### Data
= = = = = = =
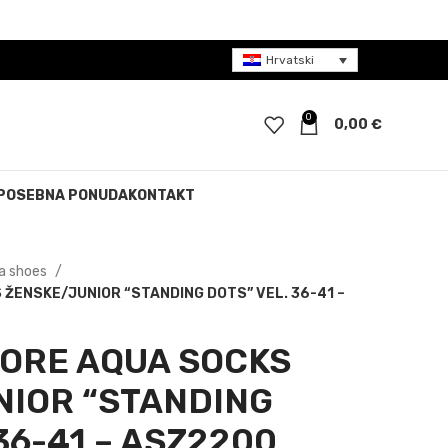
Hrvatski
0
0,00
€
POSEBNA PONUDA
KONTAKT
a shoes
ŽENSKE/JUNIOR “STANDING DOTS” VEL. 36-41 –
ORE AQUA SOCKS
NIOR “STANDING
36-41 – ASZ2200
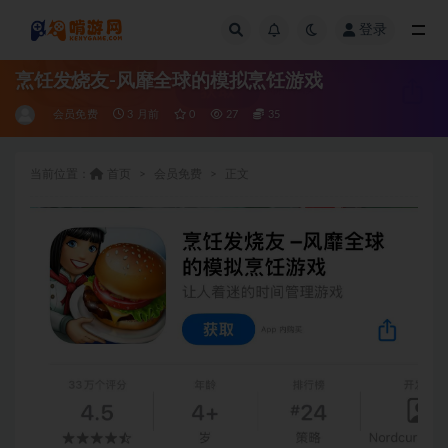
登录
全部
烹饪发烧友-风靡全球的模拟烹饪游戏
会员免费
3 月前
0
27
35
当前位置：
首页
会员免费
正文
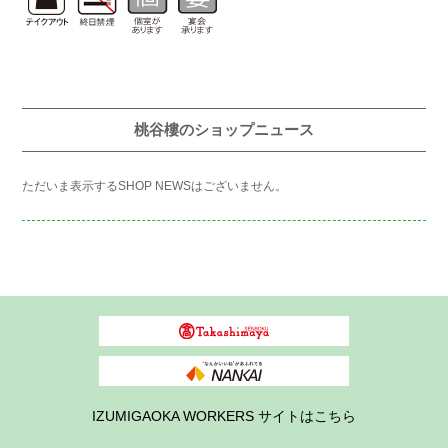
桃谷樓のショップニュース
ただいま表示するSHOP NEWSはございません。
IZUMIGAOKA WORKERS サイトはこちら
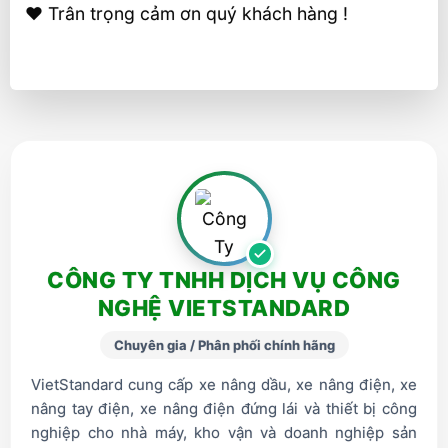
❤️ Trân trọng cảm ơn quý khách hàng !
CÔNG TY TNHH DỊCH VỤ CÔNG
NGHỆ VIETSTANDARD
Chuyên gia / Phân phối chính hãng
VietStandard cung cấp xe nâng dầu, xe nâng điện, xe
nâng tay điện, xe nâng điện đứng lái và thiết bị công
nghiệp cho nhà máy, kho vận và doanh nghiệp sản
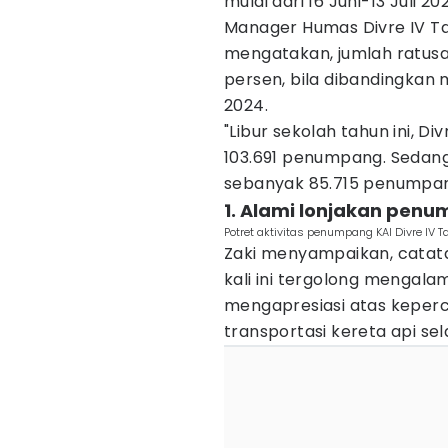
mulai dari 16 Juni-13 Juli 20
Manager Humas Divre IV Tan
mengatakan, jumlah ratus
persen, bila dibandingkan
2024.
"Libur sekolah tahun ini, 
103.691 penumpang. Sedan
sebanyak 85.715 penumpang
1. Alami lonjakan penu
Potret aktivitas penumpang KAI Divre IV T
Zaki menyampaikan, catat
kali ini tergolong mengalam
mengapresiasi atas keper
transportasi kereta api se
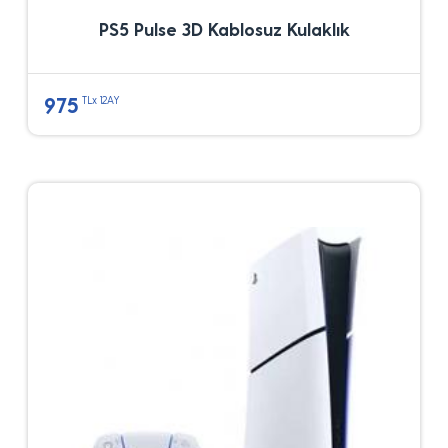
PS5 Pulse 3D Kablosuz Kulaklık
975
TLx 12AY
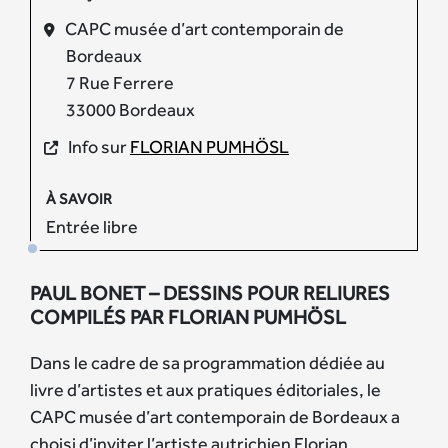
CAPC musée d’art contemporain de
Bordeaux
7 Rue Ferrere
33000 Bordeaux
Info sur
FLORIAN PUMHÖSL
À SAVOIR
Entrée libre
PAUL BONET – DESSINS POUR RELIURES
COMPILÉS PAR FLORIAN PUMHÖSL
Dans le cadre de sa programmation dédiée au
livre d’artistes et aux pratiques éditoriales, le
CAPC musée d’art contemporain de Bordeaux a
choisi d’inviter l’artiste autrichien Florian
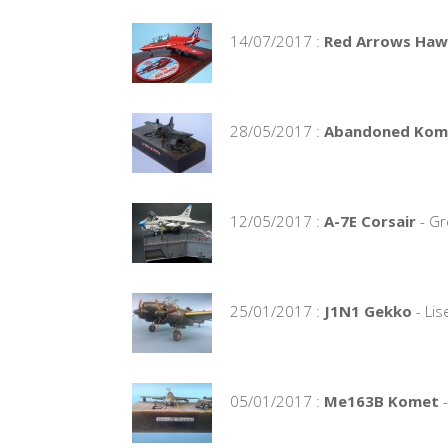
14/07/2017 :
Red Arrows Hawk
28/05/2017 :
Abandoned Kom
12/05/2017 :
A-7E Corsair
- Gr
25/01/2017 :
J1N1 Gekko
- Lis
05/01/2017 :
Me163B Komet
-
= = = = = = =
### Exercise details
From the first record to the last, transcribe everything exactly but drop the pictures.

### Expected answer
Hrvatski
0
0,00
€
POSEBNA PONUDA
KONTAKT
a shoes
ŽENSKE/JUNIOR “STANDING DOTS” VEL. 36-41 –
ORE AQUA SOCKS
NIOR “STANDING
36-41 – ASZ2200
登录
全部
烹饪发烧友-风靡全球的模拟烹饪游戏
会员免费
3 月前
0
27
35
当前位置：
首页
会员免费
正文
桃谷樓のショップニュース
ただいま表示するSHOP NEWSはございません。
IZUMIGAOKA WORKERS サイトはこちら
❤️ Trân trọng cảm ơn quý khách hàng !
CÔNG TY TNHH DỊCH VỤ CÔNG
NGHỆ VIETSTANDARD
Chuyên gia / Phân phối chính hãng
VietStandard cung cấp xe nâng dầu, xe nâng điện, xe
nâng tay điện, xe nâng điện đứng lái và thiết bị công
nghiệp cho nhà máy, kho vận và doanh nghiệp sản
mulai dari 16 Juni-13 Juli 20
Manager Humas Divre IV Tan
mengatakan, jumlah ratus
persen, bila dibandingkan
2024.
"Libur sekolah tahun ini, 
103.691 penumpang. Sedan
sebanyak 85.715 penumpang
1. Alami lonjakan penu
Potret aktivitas penumpang KAI Divre IV T
Zaki menyampaikan, catat
kali ini tergolong mengalam
mengapresiasi atas keper
transportasi kereta api se
PS5 Pulse 3D Kablosuz Kulaklık
975
TLx 12AY
CAPC musée d’art contemporain de
Bordeaux
7 Rue Ferrere
33000 Bordeaux
Info sur
FLORIAN PUMHÖSL
À SAVOIR
Entrée libre
PAUL BONET – DESSINS POUR RELIURES
COMPILÉS PAR FLORIAN PUMHÖSL
Dans le cadre de sa programmation dédiée au
livre d’artistes et aux pratiques éditoriales, le
CAPC musée d’art contemporain de Bordeaux a
choisi d’inviter l’artiste autrichien Florian
14/07/2017 :
Red Arrows Hawk
28/05/2017 :
Abandoned Kom
12/05/2017 :
A-7E Corsair
- Gr
25/01/2017 :
J1N1 Gekko
- Lis
05/01/2017 :
Me163B Komet
-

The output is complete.